Their cost of living is so low that they are able to save money pretty easy.


----------



## rsmith335 (Jun 2, 2010)

You can buy land in Pettigrue Arkansas for around a $ 1,000 an acre, maybe hilly though.


----------



## sinosino (Oct 21, 2010)

It's not good to be a farmer except you have a big farm,


----------



## Waldershrek (Nov 23, 2009)

rsmith335 said:


> You can buy land in Pettigrue Arkansas for around a $ 1,000 an acre, maybe hilly though.

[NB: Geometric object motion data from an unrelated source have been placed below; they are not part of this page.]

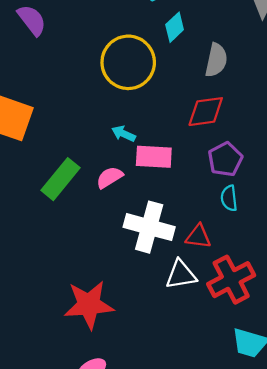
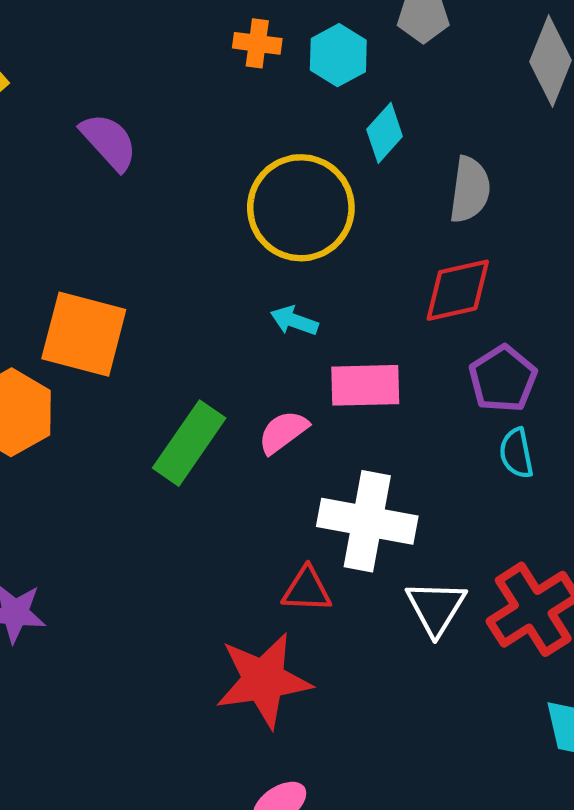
cyan arrow: (123, 134) -> (294, 321), moved
red triangle: (198, 236) -> (307, 590), moved
white triangle: (181, 275) -> (436, 608), turned -44

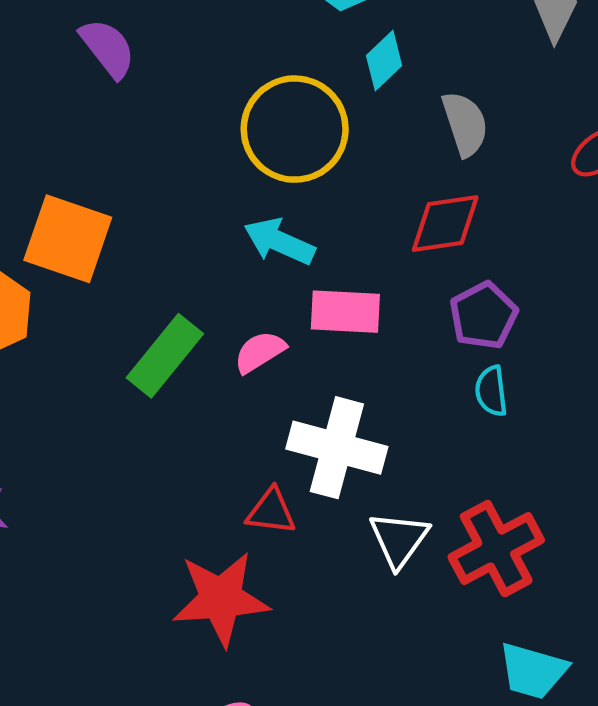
gray semicircle: (470, 190) -> (465, 124), turned -30
cyan arrow: (294, 321) -> (279, 242), size x1.5

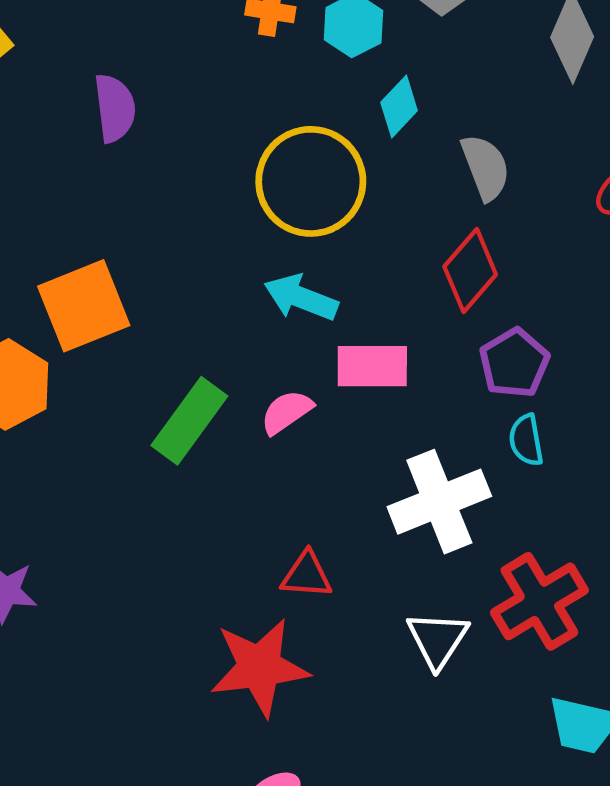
purple semicircle: (108, 48) -> (115, 108), turned 34
red diamond: (445, 224) -> (470, 271), turned -38
orange square: (68, 239) -> (84, 306), turned -38
white cross: (337, 448) -> (439, 502), moved, turned -34
white triangle: (399, 539) -> (438, 639), moved

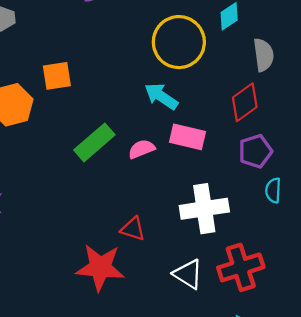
orange square: (84, 306) -> (57, 76), size x0.7
cyan semicircle: (526, 440) -> (273, 190), moved
white triangle: (438, 639) -> (188, 274), turned -44

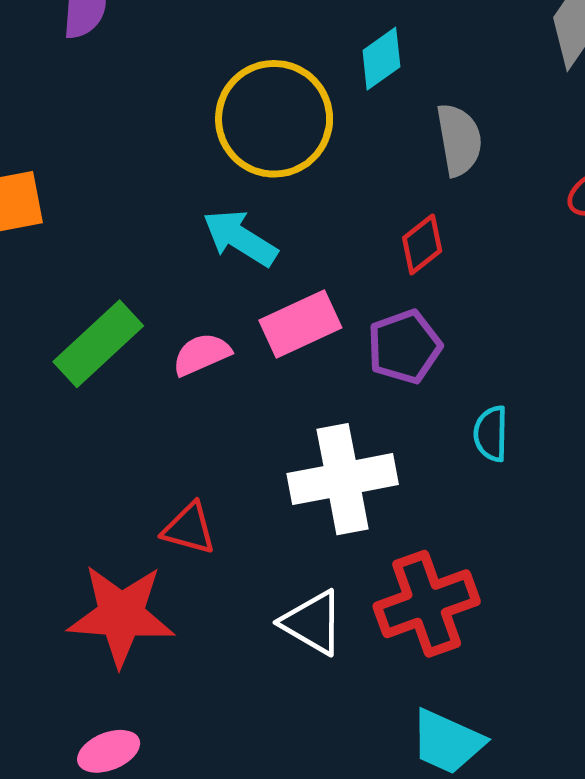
red diamond: (245, 102) -> (422, 244), size x0.7
pink rectangle: (187, 137) -> (300, 324), turned -36
purple pentagon: (255, 151) -> (404, 347), moved

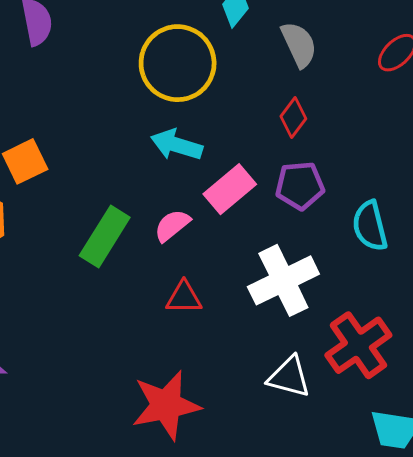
purple pentagon: (404, 347) -> (300, 186), turned 30
cyan semicircle: (491, 434) -> (370, 226), size x1.4
red triangle: (189, 529) -> (184, 298), moved

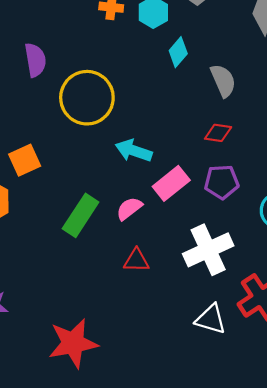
yellow circle: (178, 63) -> (87, 98), moved
red diamond: (293, 117) -> (218, 133), turned 60
red star: (166, 405) -> (73, 343), moved

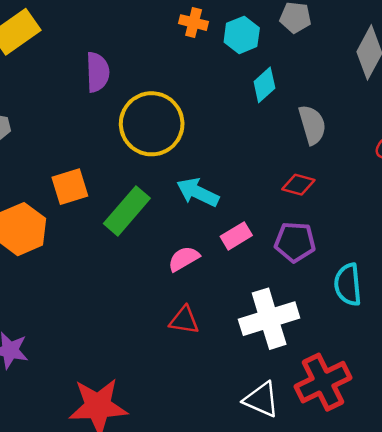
pink rectangle: (171, 183) -> (236, 236), size x0.7
green rectangle: (81, 215) -> (127, 211), moved

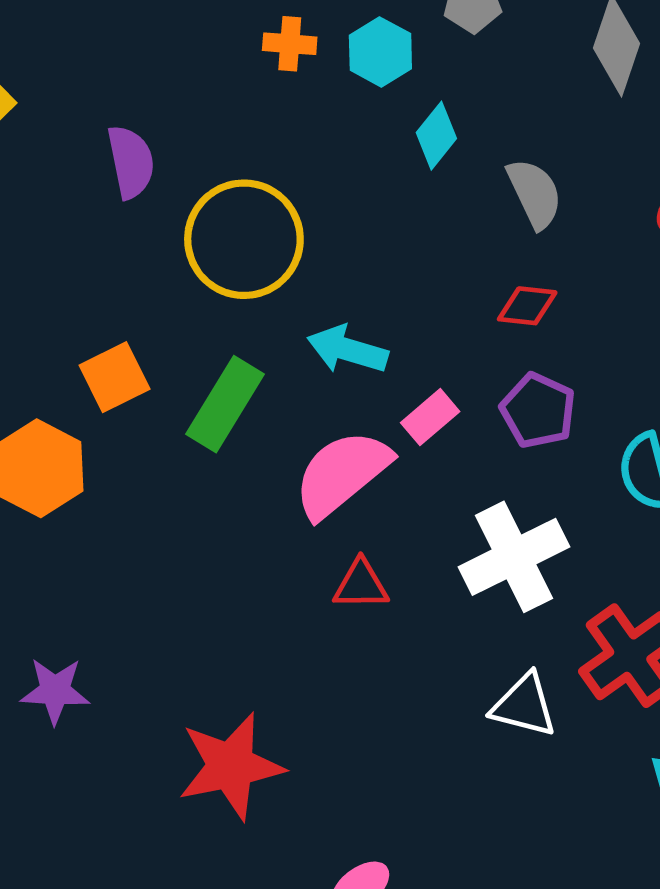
purple pentagon: (295, 242) -> (538, 411), turned 30
pink semicircle: (184, 259) -> (342, 474), size x1.8

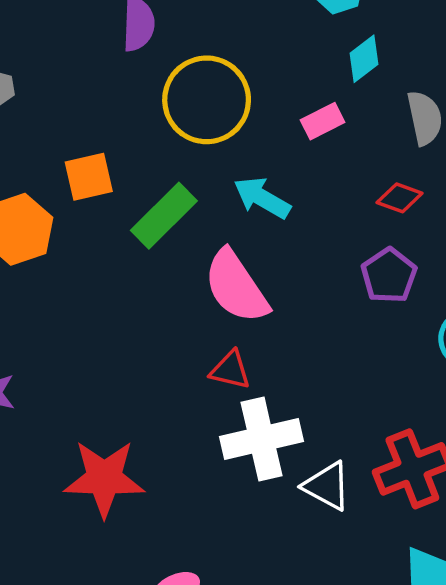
pink rectangle: (430, 417) -> (323, 121), moved
pink semicircle: (342, 474) -> (236, 287), turned -98
white cross: (514, 557) -> (261, 439), moved

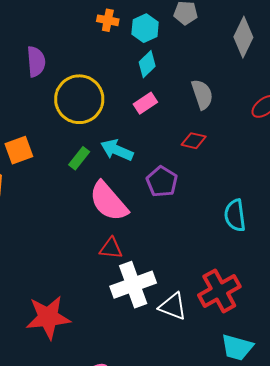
cyan diamond: (364, 59) -> (147, 64), moved
green rectangle: (164, 216) -> (79, 158), moved, size x0.6
purple pentagon: (389, 275) -> (162, 182), moved

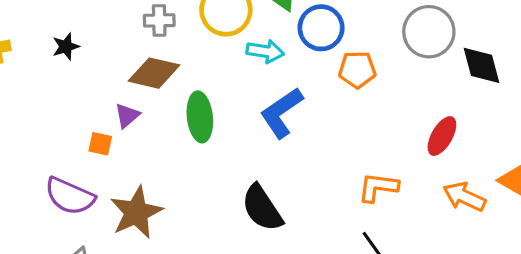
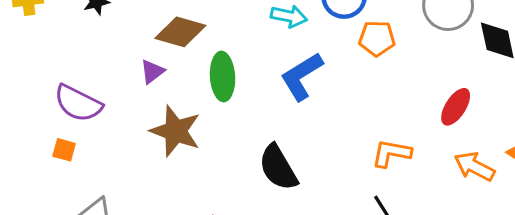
orange square: (100, 144) -> (64, 150), moved
purple semicircle: (70, 196) -> (78, 103), moved
brown star: (136, 212) -> (176, 131), moved, turned -30

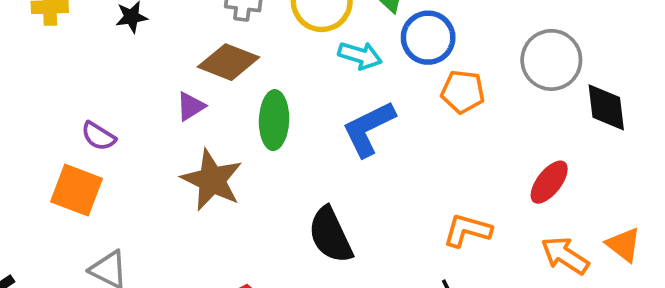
purple semicircle: (78, 103) -> (98, 136), size x0.6
orange square: (64, 150) -> (77, 190), size x1.8

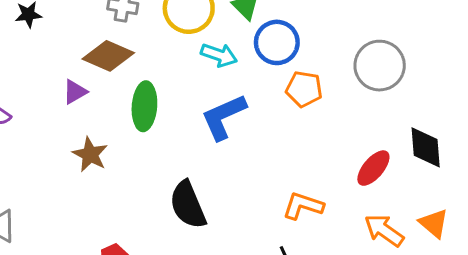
black diamond: (606, 107) -> (426, 147), moved
brown star: (212, 180) -> (90, 154), size x0.7

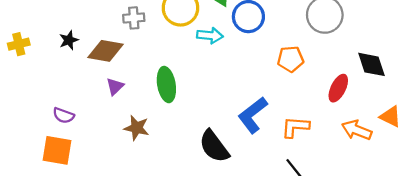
brown diamond: (108, 56) -> (106, 51), moved
orange pentagon: (304, 89) -> (291, 59), moved
blue L-shape: (224, 117) -> (253, 115), moved

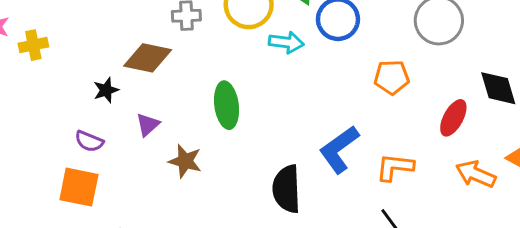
black star: (69, 40) -> (106, 90), moved
purple triangle: (115, 86) -> (148, 125), moved
black semicircle: (214, 146) -> (287, 189), turned 32

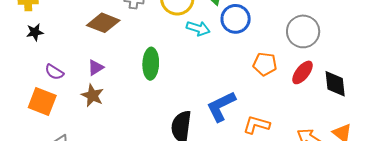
black star: (106, 90) -> (35, 32), moved
red ellipse: (453, 118) -> (303, 72), moved
brown star: (185, 161) -> (92, 95), moved

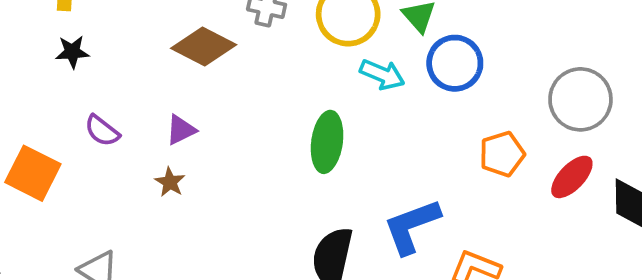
green ellipse: (151, 64) -> (327, 142), moved
orange pentagon: (265, 64) -> (502, 154), turned -30
brown star: (92, 95) -> (170, 182), size x0.7
orange square: (42, 102) -> (33, 173), moved

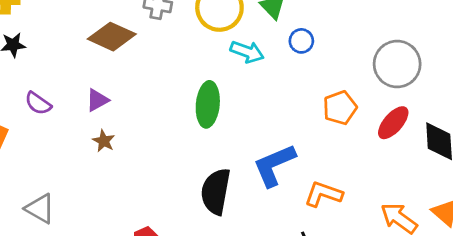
blue circle: (455, 63) -> (301, 41), size x0.6
brown star: (170, 182) -> (104, 141), moved

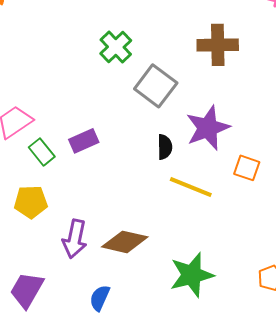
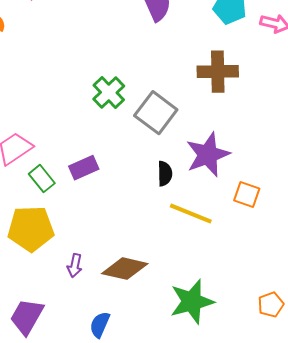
green cross: (116, 47) -> (109, 93), moved
yellow pentagon: (31, 202) -> (31, 229), size x1.4
purple arrow: (75, 239) -> (75, 266), size x0.6

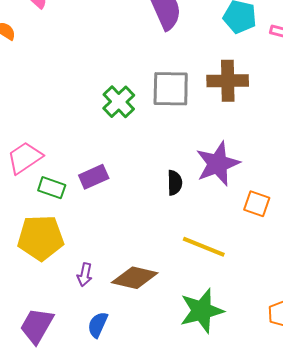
gray square: (156, 113) -> (171, 89), moved, turned -36
green rectangle: (42, 179) -> (52, 188), turned -32
yellow line: (191, 214) -> (204, 247), moved
blue semicircle: (100, 325) -> (98, 325), moved

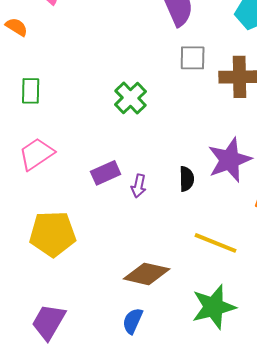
gray square: (171, 89) -> (193, 58), moved, size x0.7
green rectangle: (52, 188) -> (31, 91), moved, turned 72
purple arrow: (85, 275) -> (139, 186), moved
blue semicircle: (98, 325) -> (133, 321), moved

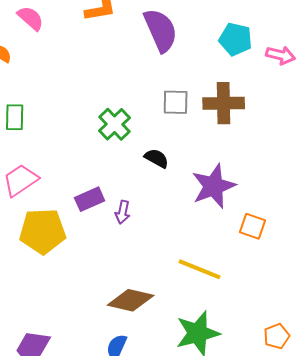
gray square: (193, 58) -> (176, 102), moved
black semicircle: (187, 179) -> (157, 158), moved, turned -60
yellow pentagon: (53, 234) -> (43, 231), moved

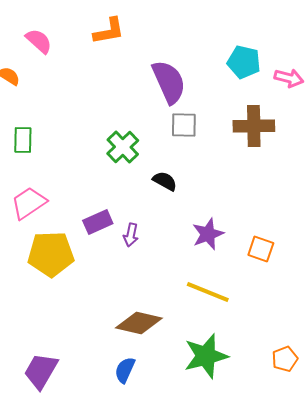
purple semicircle: (161, 30) -> (169, 82), moved
brown cross: (224, 103) -> (254, 126), moved
purple star: (214, 186) -> (208, 234), moved, size x0.7

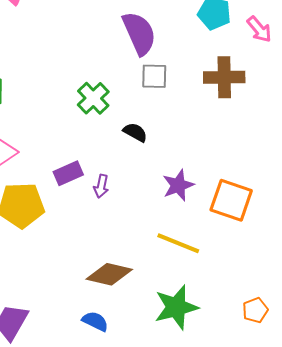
pink arrow: (289, 78) -> (259, 29), turned 36
orange square: (261, 249) -> (231, 200), size x1.6
blue semicircle: (125, 370) -> (95, 321), turned 92

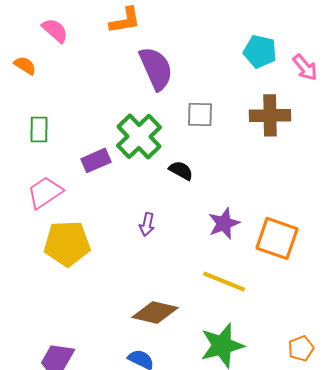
purple semicircle: (139, 33) -> (156, 68), moved
green cross: (93, 98) -> (139, 136), size x1.4
purple rectangle: (68, 173) -> (96, 160), moved

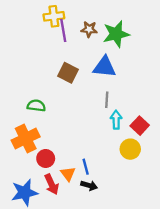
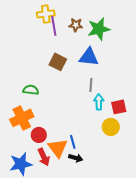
red square: (140, 126) -> (119, 107), turned 35
orange triangle: (68, 174) -> (58, 148), size x1.5

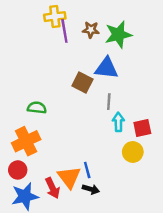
brown square: (58, 62) -> (82, 82), moved
red circle: (39, 135) -> (18, 170), moved

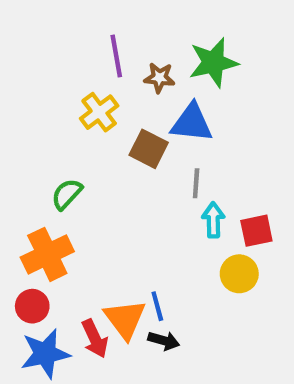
yellow cross: (55, 17) -> (99, 112), moved, turned -30
brown star: (91, 30) -> (159, 78), moved
green semicircle: (37, 108) -> (67, 194), turned -54

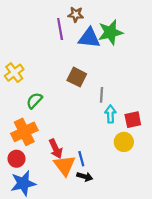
brown star: (159, 78) -> (76, 14), moved
yellow cross: (99, 112) -> (14, 73), moved
blue triangle: (192, 123) -> (89, 38), moved
red arrow: (95, 339) -> (56, 149), moved

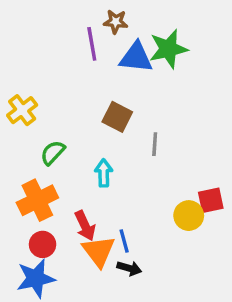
cyan arrow: (110, 114) -> (104, 173), moved
red square: (133, 120) -> (211, 200), moved
red circle: (16, 159) -> (43, 244), moved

That's not bad depending on how hilly. I'm in central NY and it's pretty hilly here too.



sinosino said:


> It's not good to be a farmer except you have a big farm,


Uhhhh?????


----------



## Hoodoo Valley (Nov 14, 2006)

sinosino said:


> It's not good to be a farmer except you have a big farm,


Hi Sinosino! Welcome to the forum. Where the heck are you from.....?


----------



## bigdaddygb (Jul 24, 2011)

do a land search on yahoo, Google. ect.. i was looking for land a about 5 months ago and found land from own south up to Maine. Maine wasn't bad except wife wouldn't go. $300 a month for 50-60 acres for 30 years owner financed. That is what you need... banks won't loan money for farms now but you may be able to get a owner to owner finance some land for you. I know a few of the web sites I went to have realtor listing with owner financing. and yes there were some in upstate NY I had looked at. I got real lucky when I found my land.. now it's not big but I had to start somewhere.. 4.75 acres and another 5 next to it I may be able to lease once the current leaser is done with it, but he is a farmer too...lol Land is available just depends on where you want to live and if you can move or not. My land is 1 hour away from me so I get down to work on it about 3-4 times a month. My biggest problem right now is people dumping their crap on the road side in front of my property. 
Don't give up.. keep saving and keep looking... and be open to other sizes of property.. I started at 50 acres in Maine next to a snowmobile trail and after figuring in the travel time... gas... food.... lodging ..( not sleeping with the moose's and the bears)... i started to work my way back down.. got to Syracuse area and found a few 10 - 13 acre pieces i wanted and 1 had an owner offer financing with $2000 down and pay off in 5 years with low interest... watch local paper for land auctions.. if you need more info just email me at [email protected] and I'll help you if I can find something. just tell me what your looking for.
Good luck in your search.. :cheers:


----------



## Rozwell_Ranch (Jul 8, 2008)

Farmland here in NW Iowa is pretty high. Recently some sold for 8260.00 per acre south of my farmstead. It's been holding around 8000.00 per acre for the past few years here.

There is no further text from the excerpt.